- [GOAL OF THE EXERCISE] Say how many of the lines below hold "couples", writing the number and nothing more.

◇ ◇ ◇ ◇ ◇ ◇ ◇

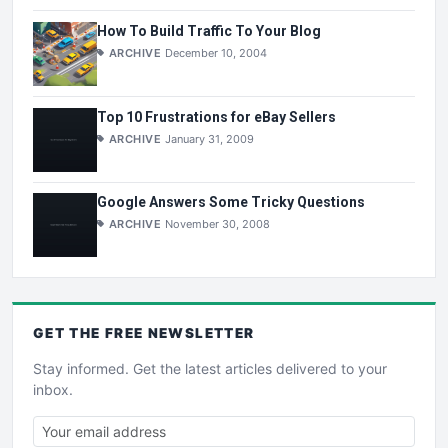
How To Build Traffic To Your Blog
ARCHIVE
December 10, 2004
Top 10 Frustrations for eBay Sellers
ARCHIVE
January 31, 2009
Google Answers Some Tricky Questions
ARCHIVE
November 30, 2008
GET THE
FREE
NEWSLETTER
Stay informed. Get the latest articles delivered to your
inbox.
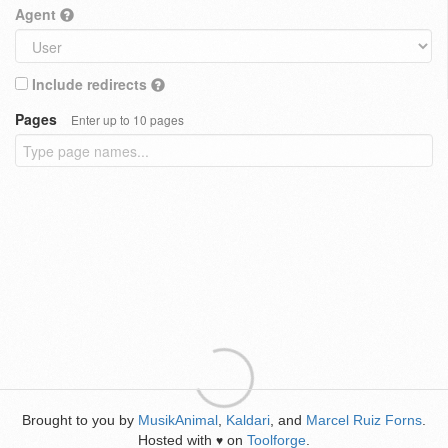
Agent
Include redirects
Pages
Enter up to 10 pages
Brought to you by
MusikAnimal
,
Kaldari
, and
Marcel Ruiz Forns
.
Hosted with
on
Toolforge
.
♥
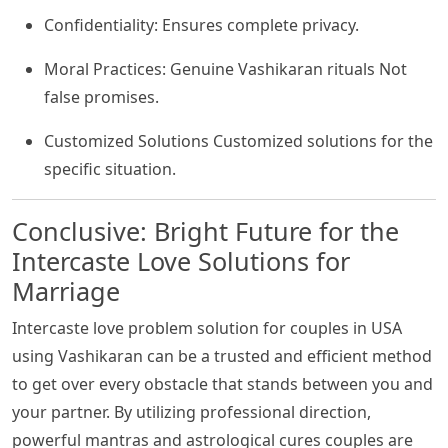
Confidentiality: Ensures complete privacy.
Moral Practices: Genuine Vashikaran rituals Not
false promises.
Customized Solutions Customized solutions for the
specific situation.
Conclusive: Bright Future for the
Intercaste Love Solutions for
Marriage
Intercaste love problem solution for couples in USA
using Vashikaran can be a trusted and efficient method
to get over every obstacle that stands between you and
your partner. By utilizing professional direction,
powerful mantras and astrological cures couples are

◇ ◇ ◇ ◇ ◇ ◇ ◇

- [ANSWER BOX] 2